Lines that include "England" make up the answer; copy all of them from the data below.

[Stored data entries]
::::::

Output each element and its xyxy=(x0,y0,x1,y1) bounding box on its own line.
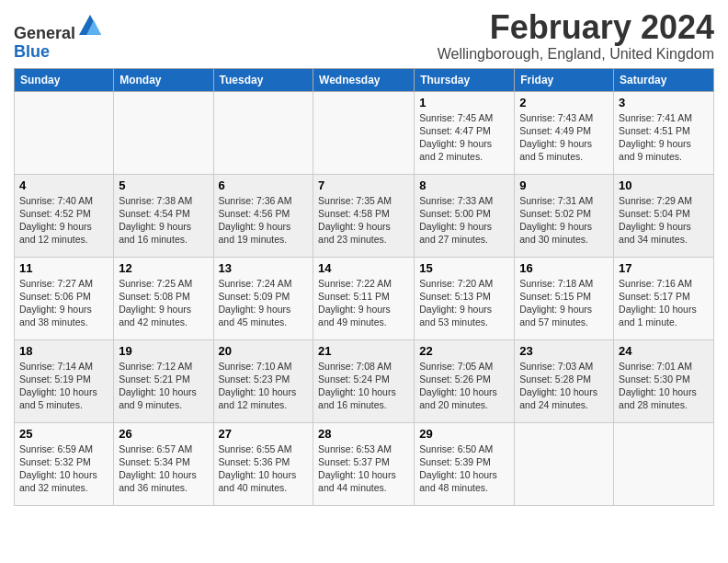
week-row-1: 1Sunrise: 7:45 AM Sunset: 4:47 PM Daylig… xyxy=(15,91,714,174)
cell-content: Sunrise: 7:14 AM Sunset: 5:19 PM Dayligh… xyxy=(19,360,108,412)
calendar-cell xyxy=(114,91,213,174)
calendar-cell: 27Sunrise: 6:55 AM Sunset: 5:36 PM Dayli… xyxy=(213,422,313,505)
week-row-2: 4Sunrise: 7:40 AM Sunset: 4:52 PM Daylig… xyxy=(15,174,714,257)
day-number: 19 xyxy=(119,344,208,358)
weekday-header-wednesday: Wednesday xyxy=(313,68,415,91)
calendar-cell xyxy=(614,422,714,505)
title-area: February 2024 Wellingborough, England, U… xyxy=(438,9,714,63)
cell-content: Sunrise: 7:03 AM Sunset: 5:28 PM Dayligh… xyxy=(519,360,609,412)
header: General Blue February 2024 Wellingboroug… xyxy=(14,9,714,63)
cell-content: Sunrise: 7:41 AM Sunset: 4:51 PM Dayligh… xyxy=(619,111,709,164)
calendar-cell: 28Sunrise: 6:53 AM Sunset: 5:37 PM Dayli… xyxy=(313,422,415,505)
calendar-cell: 24Sunrise: 7:01 AM Sunset: 5:30 PM Dayli… xyxy=(614,339,714,422)
calendar-cell: 21Sunrise: 7:08 AM Sunset: 5:24 PM Dayli… xyxy=(313,339,415,422)
weekday-header-saturday: Saturday xyxy=(614,68,714,91)
calendar-cell xyxy=(15,91,114,174)
logo-blue: Blue xyxy=(14,42,50,61)
day-number: 14 xyxy=(318,261,409,275)
cell-content: Sunrise: 7:35 AM Sunset: 4:58 PM Dayligh… xyxy=(318,194,409,247)
cell-content: Sunrise: 7:10 AM Sunset: 5:23 PM Dayligh… xyxy=(219,360,309,412)
calendar-cell: 7Sunrise: 7:35 AM Sunset: 4:58 PM Daylig… xyxy=(313,174,415,257)
cell-content: Sunrise: 7:05 AM Sunset: 5:26 PM Dayligh… xyxy=(419,360,509,412)
calendar-cell xyxy=(313,91,415,174)
cell-content: Sunrise: 6:53 AM Sunset: 5:37 PM Dayligh… xyxy=(318,442,409,495)
calendar-cell: 19Sunrise: 7:12 AM Sunset: 5:21 PM Dayli… xyxy=(114,339,213,422)
weekday-header-row: SundayMondayTuesdayWednesdayThursdayFrid… xyxy=(15,68,714,91)
day-number: 25 xyxy=(19,427,108,441)
cell-content: Sunrise: 7:24 AM Sunset: 5:09 PM Dayligh… xyxy=(219,277,309,329)
calendar-cell: 1Sunrise: 7:45 AM Sunset: 4:47 PM Daylig… xyxy=(415,91,515,174)
cell-content: Sunrise: 6:59 AM Sunset: 5:32 PM Dayligh… xyxy=(19,442,108,495)
calendar-cell: 9Sunrise: 7:31 AM Sunset: 5:02 PM Daylig… xyxy=(515,174,614,257)
cell-content: Sunrise: 6:50 AM Sunset: 5:39 PM Dayligh… xyxy=(419,442,509,495)
cell-content: Sunrise: 7:29 AM Sunset: 5:04 PM Dayligh… xyxy=(619,194,709,247)
day-number: 22 xyxy=(419,344,509,358)
calendar-cell: 23Sunrise: 7:03 AM Sunset: 5:28 PM Dayli… xyxy=(515,339,614,422)
day-number: 21 xyxy=(318,344,409,358)
calendar-cell: 26Sunrise: 6:57 AM Sunset: 5:34 PM Dayli… xyxy=(114,422,213,505)
cell-content: Sunrise: 7:33 AM Sunset: 5:00 PM Dayligh… xyxy=(419,194,509,247)
logo: General Blue xyxy=(14,13,103,62)
main-title: February 2024 xyxy=(438,9,714,46)
cell-content: Sunrise: 7:40 AM Sunset: 4:52 PM Dayligh… xyxy=(19,194,108,247)
weekday-header-monday: Monday xyxy=(114,68,213,91)
day-number: 12 xyxy=(119,261,208,275)
calendar-cell: 16Sunrise: 7:18 AM Sunset: 5:15 PM Dayli… xyxy=(515,257,614,339)
calendar-cell: 18Sunrise: 7:14 AM Sunset: 5:19 PM Dayli… xyxy=(15,339,114,422)
cell-content: Sunrise: 7:43 AM Sunset: 4:49 PM Dayligh… xyxy=(519,111,609,164)
day-number: 1 xyxy=(419,96,509,109)
calendar-table: SundayMondayTuesdayWednesdayThursdayFrid… xyxy=(14,68,714,506)
cell-content: Sunrise: 7:20 AM Sunset: 5:13 PM Dayligh… xyxy=(419,277,509,329)
day-number: 23 xyxy=(519,344,609,358)
cell-content: Sunrise: 7:25 AM Sunset: 5:08 PM Dayligh… xyxy=(119,277,208,329)
day-number: 24 xyxy=(619,344,709,358)
logo-general: General xyxy=(14,24,75,42)
calendar-cell: 5Sunrise: 7:38 AM Sunset: 4:54 PM Daylig… xyxy=(114,174,213,257)
cell-content: Sunrise: 7:27 AM Sunset: 5:06 PM Dayligh… xyxy=(19,277,108,329)
day-number: 5 xyxy=(119,178,208,192)
calendar-cell: 10Sunrise: 7:29 AM Sunset: 5:04 PM Dayli… xyxy=(614,174,714,257)
day-number: 9 xyxy=(519,178,609,192)
week-row-5: 25Sunrise: 6:59 AM Sunset: 5:32 PM Dayli… xyxy=(15,422,714,505)
calendar-cell xyxy=(213,91,313,174)
calendar-cell: 22Sunrise: 7:05 AM Sunset: 5:26 PM Dayli… xyxy=(415,339,515,422)
calendar-cell: 12Sunrise: 7:25 AM Sunset: 5:08 PM Dayli… xyxy=(114,257,213,339)
day-number: 27 xyxy=(219,427,309,441)
calendar-cell: 13Sunrise: 7:24 AM Sunset: 5:09 PM Dayli… xyxy=(213,257,313,339)
calendar-cell: 25Sunrise: 6:59 AM Sunset: 5:32 PM Dayli… xyxy=(15,422,114,505)
day-number: 10 xyxy=(619,178,709,192)
cell-content: Sunrise: 7:38 AM Sunset: 4:54 PM Dayligh… xyxy=(119,194,208,247)
day-number: 13 xyxy=(219,261,309,275)
calendar-cell: 8Sunrise: 7:33 AM Sunset: 5:00 PM Daylig… xyxy=(415,174,515,257)
day-number: 28 xyxy=(318,427,409,441)
cell-content: Sunrise: 7:12 AM Sunset: 5:21 PM Dayligh… xyxy=(119,360,208,412)
day-number: 18 xyxy=(19,344,108,358)
calendar-cell: 11Sunrise: 7:27 AM Sunset: 5:06 PM Dayli… xyxy=(15,257,114,339)
subtitle: Wellingborough, England, United Kingdom xyxy=(438,46,714,63)
day-number: 7 xyxy=(318,178,409,192)
day-number: 11 xyxy=(19,261,108,275)
cell-content: Sunrise: 7:01 AM Sunset: 5:30 PM Dayligh… xyxy=(619,360,709,412)
day-number: 3 xyxy=(619,96,709,109)
weekday-header-friday: Friday xyxy=(515,68,614,91)
cell-content: Sunrise: 7:08 AM Sunset: 5:24 PM Dayligh… xyxy=(318,360,409,412)
day-number: 26 xyxy=(119,427,208,441)
week-row-4: 18Sunrise: 7:14 AM Sunset: 5:19 PM Dayli… xyxy=(15,339,714,422)
calendar-cell: 29Sunrise: 6:50 AM Sunset: 5:39 PM Dayli… xyxy=(415,422,515,505)
weekday-header-sunday: Sunday xyxy=(15,68,114,91)
weekday-header-tuesday: Tuesday xyxy=(213,68,313,91)
calendar-cell: 17Sunrise: 7:16 AM Sunset: 5:17 PM Dayli… xyxy=(614,257,714,339)
calendar-cell: 2Sunrise: 7:43 AM Sunset: 4:49 PM Daylig… xyxy=(515,91,614,174)
cell-content: Sunrise: 7:22 AM Sunset: 5:11 PM Dayligh… xyxy=(318,277,409,329)
calendar-cell xyxy=(515,422,614,505)
cell-content: Sunrise: 7:16 AM Sunset: 5:17 PM Dayligh… xyxy=(619,277,709,329)
day-number: 29 xyxy=(419,427,509,441)
logo-icon xyxy=(77,13,103,39)
cell-content: Sunrise: 6:57 AM Sunset: 5:34 PM Dayligh… xyxy=(119,442,208,495)
cell-content: Sunrise: 7:36 AM Sunset: 4:56 PM Dayligh… xyxy=(219,194,309,247)
day-number: 15 xyxy=(419,261,509,275)
weekday-header-thursday: Thursday xyxy=(415,68,515,91)
calendar-cell: 4Sunrise: 7:40 AM Sunset: 4:52 PM Daylig… xyxy=(15,174,114,257)
cell-content: Sunrise: 7:31 AM Sunset: 5:02 PM Dayligh… xyxy=(519,194,609,247)
day-number: 6 xyxy=(219,178,309,192)
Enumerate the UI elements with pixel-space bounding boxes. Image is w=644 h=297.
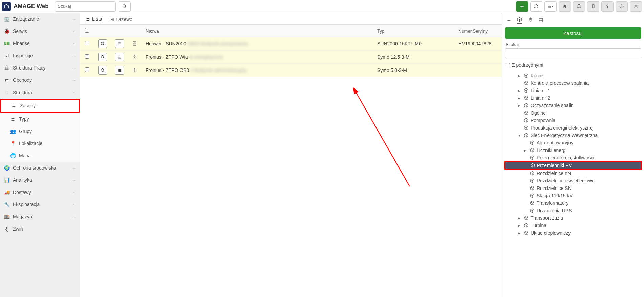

::::::

__Result of this task__.
title-area: February 2024 Wellingborough, England, U… xyxy=(438,9,714,63)
subtitle: Wellingborough, England, United Kingdom xyxy=(438,46,714,63)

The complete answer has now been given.